1. The Policy Loan as a Line of Credit

  • A policy loan is a line of credit against the policy’s death benefit, not a withdrawal from cash value.

  • Mechanism:

    • The insurer uses the cash value as collateral.

    • Any outstanding loan is repaid from the death benefit at death.

  • Key Advantage:

    • Cash value continues to earn dividends on its full amount—even with an outstanding loan.

    • This is a unique feature of well-designed whole life policies.

  • Flexibility:

    • No fixed repayment schedule

    • Repay at any pace—or not at all

    • Interest accrues on the loan balance

2. Strategic Use of Policy Loans

Refinancing High-Interest Debt

  • Use policy loans to refinance high-interest debt (e.g., credit cards at 21%+) at lower rates (e.g., Penn Mutual at 5.3%).

  • Rationale:

    • Recaptures interest payments into your personal economy.

  • Example:

    • A client with $121k in consumer debt (exceeding annual income) was advised against a new policy.

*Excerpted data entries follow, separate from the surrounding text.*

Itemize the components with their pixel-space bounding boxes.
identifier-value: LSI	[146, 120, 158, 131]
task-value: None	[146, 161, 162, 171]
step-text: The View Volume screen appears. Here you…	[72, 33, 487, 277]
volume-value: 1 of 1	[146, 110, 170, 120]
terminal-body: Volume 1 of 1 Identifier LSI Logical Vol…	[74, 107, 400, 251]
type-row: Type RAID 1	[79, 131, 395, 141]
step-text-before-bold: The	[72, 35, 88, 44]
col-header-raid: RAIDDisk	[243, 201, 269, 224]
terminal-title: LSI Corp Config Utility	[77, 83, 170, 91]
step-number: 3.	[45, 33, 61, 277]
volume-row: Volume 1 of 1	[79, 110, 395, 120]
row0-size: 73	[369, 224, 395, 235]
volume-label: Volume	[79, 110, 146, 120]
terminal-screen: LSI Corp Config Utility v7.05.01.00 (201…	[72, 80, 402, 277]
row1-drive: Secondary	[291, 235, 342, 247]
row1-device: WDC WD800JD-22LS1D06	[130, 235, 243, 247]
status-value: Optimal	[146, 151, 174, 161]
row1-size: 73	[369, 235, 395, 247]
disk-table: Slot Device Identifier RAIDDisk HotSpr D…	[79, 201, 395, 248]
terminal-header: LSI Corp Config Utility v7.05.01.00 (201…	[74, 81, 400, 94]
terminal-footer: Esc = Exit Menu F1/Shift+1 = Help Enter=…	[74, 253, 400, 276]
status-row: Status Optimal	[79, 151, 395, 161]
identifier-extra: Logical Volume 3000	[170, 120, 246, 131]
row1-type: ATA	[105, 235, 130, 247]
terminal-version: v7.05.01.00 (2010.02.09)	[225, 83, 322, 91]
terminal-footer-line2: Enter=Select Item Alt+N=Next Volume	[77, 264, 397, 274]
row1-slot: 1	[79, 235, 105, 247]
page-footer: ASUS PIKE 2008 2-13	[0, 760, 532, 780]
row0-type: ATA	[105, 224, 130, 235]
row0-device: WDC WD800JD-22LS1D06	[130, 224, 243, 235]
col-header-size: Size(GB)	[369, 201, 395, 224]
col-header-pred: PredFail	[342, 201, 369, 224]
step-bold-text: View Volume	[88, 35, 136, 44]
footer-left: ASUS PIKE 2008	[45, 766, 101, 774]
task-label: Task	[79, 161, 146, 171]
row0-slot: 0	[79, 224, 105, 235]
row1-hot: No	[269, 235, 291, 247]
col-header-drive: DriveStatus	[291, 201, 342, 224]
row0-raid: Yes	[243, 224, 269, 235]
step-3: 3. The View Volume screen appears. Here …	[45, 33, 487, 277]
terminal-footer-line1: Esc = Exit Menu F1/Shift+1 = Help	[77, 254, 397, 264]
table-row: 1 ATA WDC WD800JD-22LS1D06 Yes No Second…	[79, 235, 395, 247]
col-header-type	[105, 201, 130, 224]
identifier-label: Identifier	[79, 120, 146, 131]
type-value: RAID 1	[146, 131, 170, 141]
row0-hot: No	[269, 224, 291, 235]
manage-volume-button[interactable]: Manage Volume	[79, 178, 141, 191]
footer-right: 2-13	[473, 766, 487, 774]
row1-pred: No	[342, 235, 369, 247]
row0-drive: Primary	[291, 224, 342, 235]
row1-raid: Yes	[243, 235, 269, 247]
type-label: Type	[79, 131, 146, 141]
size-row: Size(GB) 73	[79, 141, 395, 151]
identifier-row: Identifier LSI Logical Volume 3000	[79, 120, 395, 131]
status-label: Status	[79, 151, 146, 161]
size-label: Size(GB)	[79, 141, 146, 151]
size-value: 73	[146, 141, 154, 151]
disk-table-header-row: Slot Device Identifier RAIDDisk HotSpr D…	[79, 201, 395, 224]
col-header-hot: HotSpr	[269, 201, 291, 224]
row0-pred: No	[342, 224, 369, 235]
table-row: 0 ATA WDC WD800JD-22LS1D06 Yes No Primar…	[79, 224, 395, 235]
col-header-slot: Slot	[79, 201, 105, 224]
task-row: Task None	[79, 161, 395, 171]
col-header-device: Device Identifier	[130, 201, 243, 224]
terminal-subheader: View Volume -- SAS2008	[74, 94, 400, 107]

    • The debt load was unsustainable, making bankruptcy more realistic than policy-based refinancing.

Funding Investments

  • Low-Risk Investments:

    • Appropriate for policy loans when there is a high probability of success and a clear repayment plan.

  • High-Risk Investments:

    • Use OPM to protect personal capital.

    • Example:

      • Hard money loans for fix-and-flips (typically 10–12% interest plus points) reflect the lender’s risk exposure.

3. Policy Loan Mechanics: Illustration

  • Scenario:

    • A 45-year-old funds a policy at $10,000/year for 17 years, then takes income starting at age 65.

Baseline (No Loan)

  • Generates $17,825/year in tax-free income.

Scenario 1: Unpaid Loan

  • $10,000 loan taken in year 4 and never repaid.

  • Impact:

    • Income reduced to $16,152/year

    • Lower final death benefit

Scenario 2: Repaid Loan

  • $10,000 loan repaid in year 16.

  • Impact:

    • Income restored to nearly the baseline level

    • Demonstrates the power of repayment

Scenario 3: Over-Leveraging

  • Multiple large, unpaid loans taken.

  • Impact:

    • Severely limits future loan availability

    • Income drops dramatically (e.g., to $2,500/year)

  • Lesson:

    • Policies are resilient, but over-leveraging is highly detrimental.

4. Loan Interest & Dividends

  • Loan Rate:

    • Set annually based on the Moody’s bond index.

    • Penn Mutual: 5.3%

    • Other insurers (e.g., Guardian): 7–8%

  • Dividend Rate:

    • Designed to offset the loan rate.

    • Penn Mutual maintains an approximate 0.65% spread between the crediting dividend rate and loan rate.

    • As market rates rise, both rates increase—helping mitigate the net cost of borrowing.